Decoding a Bitcoin Stamp

A raw bitcoin transaction may be decoded using tools such as:

https://jpja.github.io/Electrum-Counterparty/decode_tx.html

This will reveal the description field of the STAMP transaction. The description field will contain the base64 string. This string can be decoded using any base64 decoder.
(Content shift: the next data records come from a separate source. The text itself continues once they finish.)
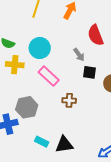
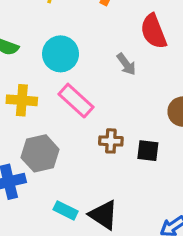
yellow cross: (15, 65) -> (22, 100), moved
black square: (90, 72) -> (148, 151), moved
black triangle: (64, 145) -> (103, 215), turned 42

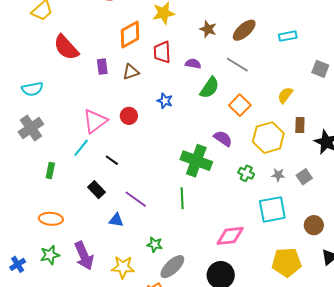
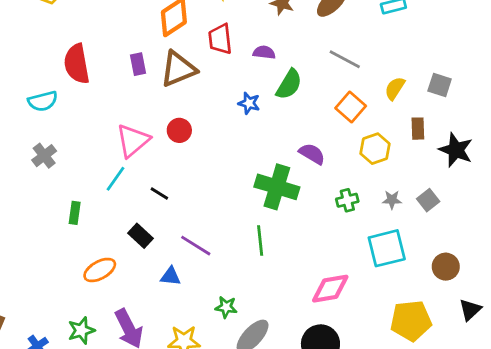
red semicircle: (66, 47) -> (77, 64), moved, turned 36
gray line: (237, 65) -> (345, 59), moved
gray square: (320, 69) -> (440, 85), moved
brown triangle: (131, 72) -> (178, 69), size x1.6
blue star: (165, 101) -> (249, 103), moved
orange square: (240, 105) -> (351, 107), moved
gray cross: (31, 128) -> (44, 156), size x0.7
yellow hexagon: (268, 138) -> (375, 149), size x0.7
green cross: (246, 173) -> (347, 200), turned -35
orange ellipse: (51, 219) -> (100, 270), moved, turned -30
Absence of MIME-type and encoding

Our rationale for excluding both the MIME-type and encoding goes as follows:

  • The fewer the bytes the better.
  • Given the limited scope of acceptable file formats, we are confident that decoding them accurately based on the base64 string alone is trivial.
  • We are only interested in decoding base64, so if the string does not conform to valid base64 it is rejected. Therefore, specification of the encoding is unnecessary.

Image Rendering

Although no specific markup should be required, STAMPS are intentionally designed to be very small, typically in the range of 24x24 pixels. While they can be displayed at this size or scaled up using traditional methods, the user experience may be sub-optimal. Employing a few simple CSS rules can optimize their rendering. For example: image-rendering: pixelated

Visual example of pixel art scaling without image degradation: https://i.imgur.com/CGLqw11.jpg

Bitcoin Stamps Indexing Reference

The Official Bitcoin Stamps Indexing reference API: https://stampchain.io/docs

Trading

Users are able to trade the token on the Counterparty DEX, Dispensers or OTC or any other method as traditional Counterparty assets.

The Ecosystem

Future Partnerships

There have been ongoing discussions with Emblem, Leather Wallet and Token.Art dev teams.